Page layout parsing data
+===+
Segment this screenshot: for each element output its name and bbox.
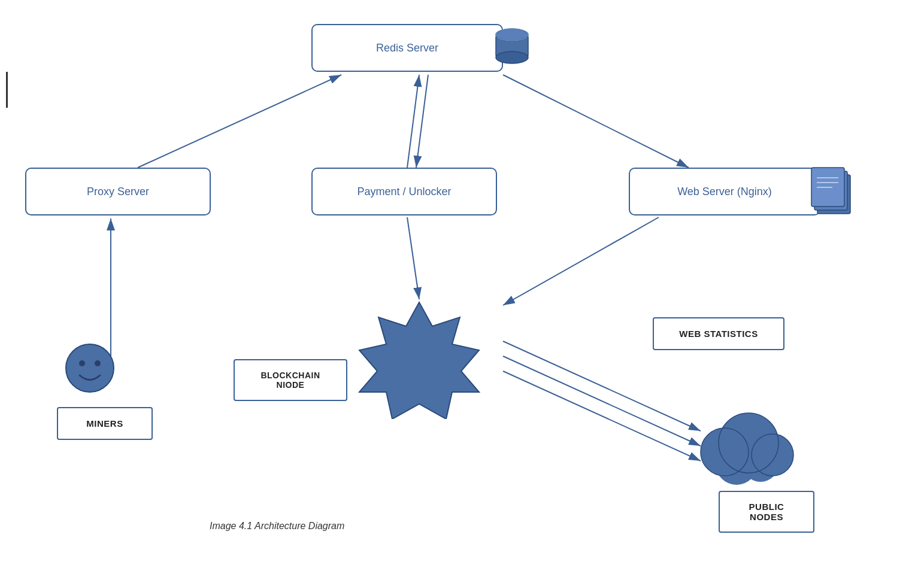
redis-cylinder-icon: [491, 23, 533, 67]
svg-point-30: [743, 446, 778, 482]
diagram-caption: Image 4.1 Architecture Diagram: [210, 521, 344, 532]
miners-label: MINERS: [86, 418, 123, 429]
web-server-box: Web Server (Nginx): [629, 168, 820, 215]
svg-line-8: [503, 217, 659, 305]
web-statistics-label: WEB STATISTICS: [679, 329, 758, 339]
svg-point-14: [496, 51, 528, 63]
svg-point-23: [79, 360, 85, 366]
web-server-stack-icon: [808, 163, 856, 219]
public-nodes-label: PUBLIC NODES: [749, 502, 784, 522]
svg-line-10: [503, 356, 701, 446]
public-nodes-cloud-icon: [689, 407, 796, 487]
svg-line-5: [416, 75, 428, 168]
redis-server-box: Redis Server: [311, 24, 503, 72]
miner-smiley-icon: [63, 341, 117, 397]
web-server-label: Web Server (Nginx): [677, 186, 772, 198]
svg-line-2: [138, 75, 341, 168]
redis-server-label: Redis Server: [376, 42, 438, 54]
left-border-decoration: [6, 72, 8, 108]
blockchain-node-label: BLOCKCHAIN NIODE: [260, 371, 320, 390]
architecture-diagram: Redis Server Proxy Server Payment / Unlo…: [0, 0, 924, 583]
proxy-server-label: Proxy Server: [87, 186, 149, 198]
svg-line-4: [407, 75, 419, 168]
blockchain-node-label-box: BLOCKCHAIN NIODE: [234, 359, 347, 401]
miners-label-box: MINERS: [57, 407, 153, 440]
payment-unlocker-box: Payment / Unlocker: [311, 168, 497, 215]
svg-point-24: [95, 360, 101, 366]
svg-point-22: [66, 344, 114, 392]
payment-unlocker-label: Payment / Unlocker: [357, 186, 451, 198]
web-statistics-box: WEB STATISTICS: [653, 317, 784, 350]
svg-line-11: [503, 371, 701, 461]
svg-line-9: [503, 341, 701, 431]
svg-marker-25: [359, 302, 479, 419]
svg-line-3: [503, 75, 689, 168]
public-nodes-label-box: PUBLIC NODES: [719, 491, 814, 533]
blockchain-starburst-icon: [335, 299, 503, 421]
proxy-server-box: Proxy Server: [25, 168, 211, 215]
svg-line-7: [407, 217, 419, 299]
+===+
* WORK TO BE COMPLETED
Repeat every entry above exactly; images stay out of the copy.

* RESPONSE AREA
Segment this screenshot: for each element output its name and bbox.
redis-cylinder-icon: [491, 23, 533, 67]
svg-point-30: [743, 446, 778, 482]
diagram-caption: Image 4.1 Architecture Diagram: [210, 521, 344, 532]
miners-label: MINERS: [86, 418, 123, 429]
web-server-box: Web Server (Nginx): [629, 168, 820, 215]
svg-line-8: [503, 217, 659, 305]
web-statistics-label: WEB STATISTICS: [679, 329, 758, 339]
svg-point-14: [496, 51, 528, 63]
svg-point-23: [79, 360, 85, 366]
web-server-stack-icon: [808, 163, 856, 219]
public-nodes-label: PUBLIC NODES: [749, 502, 784, 522]
svg-line-10: [503, 356, 701, 446]
public-nodes-cloud-icon: [689, 407, 796, 487]
svg-line-5: [416, 75, 428, 168]
redis-server-box: Redis Server: [311, 24, 503, 72]
miner-smiley-icon: [63, 341, 117, 397]
web-server-label: Web Server (Nginx): [677, 186, 772, 198]
svg-line-2: [138, 75, 341, 168]
redis-server-label: Redis Server: [376, 42, 438, 54]
left-border-decoration: [6, 72, 8, 108]
blockchain-node-label: BLOCKCHAIN NIODE: [260, 371, 320, 390]
architecture-diagram: Redis Server Proxy Server Payment / Unlo…: [0, 0, 924, 583]
proxy-server-label: Proxy Server: [87, 186, 149, 198]
svg-line-4: [407, 75, 419, 168]
blockchain-node-label-box: BLOCKCHAIN NIODE: [234, 359, 347, 401]
miners-label-box: MINERS: [57, 407, 153, 440]
payment-unlocker-box: Payment / Unlocker: [311, 168, 497, 215]
svg-point-24: [95, 360, 101, 366]
svg-point-22: [66, 344, 114, 392]
payment-unlocker-label: Payment / Unlocker: [357, 186, 451, 198]
web-statistics-box: WEB STATISTICS: [653, 317, 784, 350]
svg-line-11: [503, 371, 701, 461]
svg-line-9: [503, 341, 701, 431]
svg-marker-25: [359, 302, 479, 419]
svg-line-3: [503, 75, 689, 168]
public-nodes-label-box: PUBLIC NODES: [719, 491, 814, 533]
blockchain-starburst-icon: [335, 299, 503, 421]
proxy-server-box: Proxy Server: [25, 168, 211, 215]
svg-line-7: [407, 217, 419, 299]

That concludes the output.